Cumberland Island
August, 2013

Pictures by: Rick Jacquot

It had been a few years since I had visited the island. R.J. had died in 2012 and I just didn't have the desire to visit. I had been in Green Cove Springs, Florida working on removing artifacts from the famous treasure ship, Arctic Discoverer. It was hot in August, even hotter in the bowels of that ship, around 120 degrees every day. I lost over 25 pounds in 3 weeks working and sweating. I had been working at a week on, week off pace in Florida. I would go down, fill the truck and trailer with ship parts and return to NC to unload, regroup and head back a week later. On a return trip, I decided to stop and spend a day at Cumberland. It was my first visit since 2008, and my first time visiting the island alone.
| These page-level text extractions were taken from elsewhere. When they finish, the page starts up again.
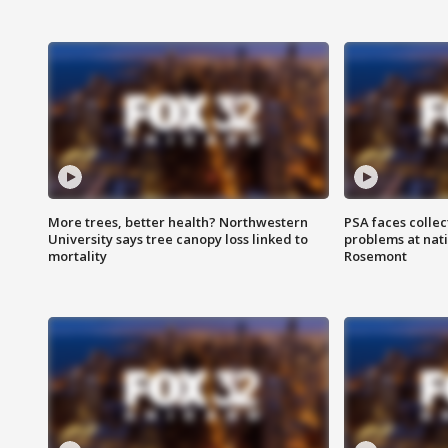
More trees, better health? Northwestern
PSA faces collec
University says tree canopy loss linked to
problems at nati
mortality
Rosemont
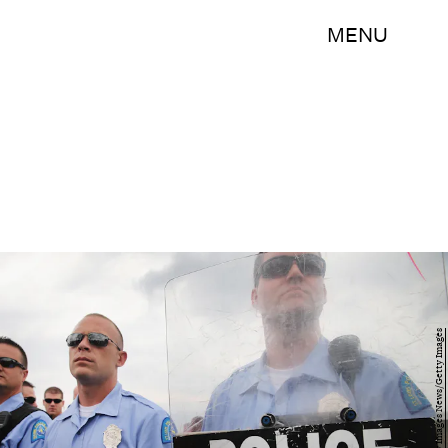
MENU
Scott Olson/Getty Images News/Getty Images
I didn't make any reservations as the lady at the Park Service said I didn't need any, I thought that was odd since the ferry is usually full. I arrived early the next morning to board the Cumberland Queen II, I was surprised to see that I was one of only four or five people on the boat that day. The captain said it was supposed to be hot and that had deterred a lot of people. I had no idea it was to get to 115 degrees that day! I got off the boat at Sea Camp dock as they were working on the Dungeness Dock and would not stop there. I wanted to rent a bicycle anyway so Sea Camp was the spot.

The fine looking "Cumberland Queen II" on her way back to St. Marys. Also a shot of Sea Camp Dock.

I stopped in the museum at Sea Camp to see the artifacts. I especially liked the old Spanish helmet found on the island.

Hearing the hot weather that was planned for the day, I decided to head out to the beach as soon as I got there. I rode my rented bike and began my sightseeing tour of the south end of the island. Here is where I encountered many birds, this one is now part of an ever changing landscape.

Being a collector of skulls and bones, I am always intrigued with dead stuff, like this horse shoe crab and loggerhead turtle.

Life on the dunes must be fun. I can imagine the pirates that walked these shores, drinking their rum while workers careened the bottoms of the worm eaten ship hulls. I would love to take a metal detector out there, but almost got arrested for that about 10 years earlier!

These two pictures were almost the last two I ever took! By the time I left the beach, the temperature was already well over 100 degrees. I decided to bike to the south inland area and check out the dredge piles and look for a few fossils. I found an old overgrown pile and began screening through the material. I was at it maybe an hour when my vision got blurry. I stood up and my head was spinning. I went to get water out of my bag and in the process knocked over the bike and dumped everything. I realized I was on the verge of a heat stroke. I quickly drank the last of my water and loaded my stuff and headed for the shade of the forest. I got there to find little relief from the heat. I made my way to a rest room building near the Dungeness Mansion and loaded up on water and stayed there until I cooled down. I realized that at 51, I couldn't take the intense heat like I used too.

The rest of the day was spent near the Sea Camp dock waiting for the return trip to St. Marys. I spent my time taking pics of interesting ships and boats.

Back in St. Marys, I bid farewell to the island and that great town once again. As I write this, it is winter of 2017. My goal this summer or fall is to finally get my boat out and down to the island. To finally fulfill the dream that me and R.J. had back in the 1990s. If I am lucky enough to get it done, you will read about it here.